**Work instructions:** When copying the listing below, skip every picture and repeat exactly the lines from the first one through the line that contains "Hace 8 horas".
════════════════
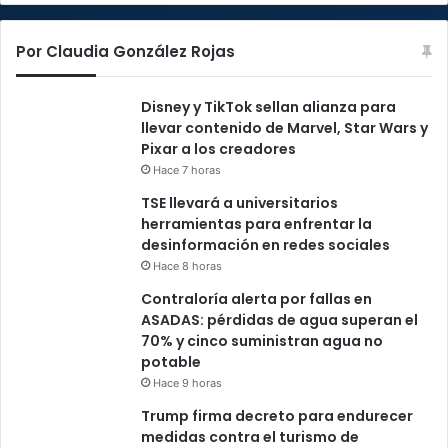
Por Claudia González Rojas
Disney y TikTok sellan alianza para
llevar contenido de Marvel, Star Wars y
Pixar a los creadores
Hace 7 horas
TSE llevará a universitarios
herramientas para enfrentar la
desinformación en redes sociales
Hace 8 horas
Contraloría alerta por fallas en
ASADAS: pérdidas de agua superan el
70% y cinco suministran agua no
potable
Hace 9 horas
Trump firma decreto para endurecer
medidas contra el turismo de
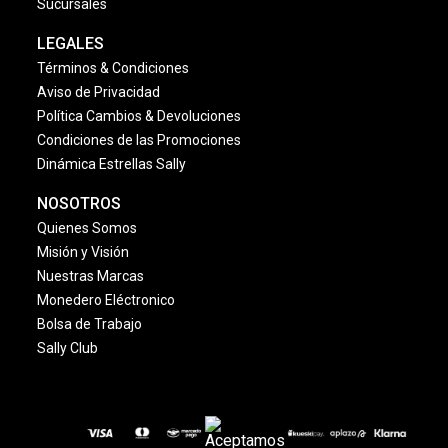
Sucursales
LEGALES
Términos & Condiciones
Aviso de Privacidad
Política Cambios & Devoluciones
Condiciones de las Promociones
Dinámica Estrellas Sally
NOSOTROS
Quienes Somos
Misión y Visión
Nuestras Marcas
Monedero Eléctronico
Bolsa de Trabajo
Sally Club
════════════════
**Answer area:**
Por Claudia González Rojas
Disney y TikTok sellan alianza para
llevar contenido de Marvel, Star Wars y
Pixar a los creadores
Hace 7 horas
TSE llevará a universitarios
herramientas para enfrentar la
desinformación en redes sociales
Hace 8 horas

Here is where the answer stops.